Nebraska Cornhuskers – No. 99
- Pitcher
- Bats: LeftThrows: Left

Teams
- Nebraska (2026–present);

Career highlights and awards
- Big Ten Freshman of the Year (2026); Second team All-Big Ten (2026); Big Ten All-Freshman team (2026);

= Alexis Jensen =

American softball player

Alexis Jensen is an American college softball pitcher for Nebraska.

==High school career==
Jensen attended Gretna High School in Gretna, Nebraska. During her junior year she posted a 32–4 record with a 1.31 ERA, surrendering 78 hits in 134 innings pitched, while striking out 264 batters. She also batted .494 with seven home runs, 34 RBI and a 1.452 OPS. Following an outstanding season, she was named the Nebraska Gatorade Softball Player of the Year.

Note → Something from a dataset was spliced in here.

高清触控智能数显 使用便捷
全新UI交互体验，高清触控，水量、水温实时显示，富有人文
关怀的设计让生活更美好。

During her senior year she posted a 20–0 record with a 0.29 ERA, while striking out 234 batters. She hit .549 with 10 home runs and 44 RBI. She led the Dragons to an undefeated season and the Class A state championship for the first time in school history. During the championship game against Millard North she struck out 15 and hit the game-ending three-run home run. Following an outstanding season she was named Nebraska Gatorade Softball Player of the Year for the second consecutive year.

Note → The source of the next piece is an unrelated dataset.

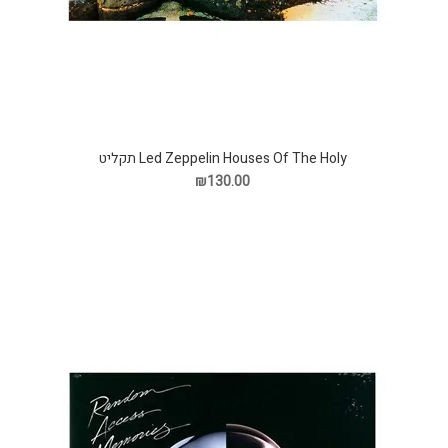
Led Zeppelin Houses Of The Holy תקליט
₪130.00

She finished her career at Gretna as the program leader in batting average (.445), career wins (83), strikeouts (959) and ERA (1.30).

==College career==
On November 13, 2024, Jensen committed to play college softball at Nebraska. During the 2026 season in her freshman year, she posted a 25–2 record, with a 2.39 ERA and 217 strikeouts. She led all NCAA Division I freshman in wins and strikeouts. Nationally, she ranks fourth in strikeout-to-walk ratio, sixth in strikeouts per seven innings and seventh in wins. Following the season she was named the Big Ten Freshman of the Year. She was also named a top-three finalist for the NFCA National Freshman of the Year. On May 17, 2026, during the 2026 NCAA Division I softball tournament regional finals against Grand Canyon she tied Lori Sippel's freshman program record with 210 strikeouts. The win marked her 24th of the season, and tied Jenny Voss for the single-season freshman program record.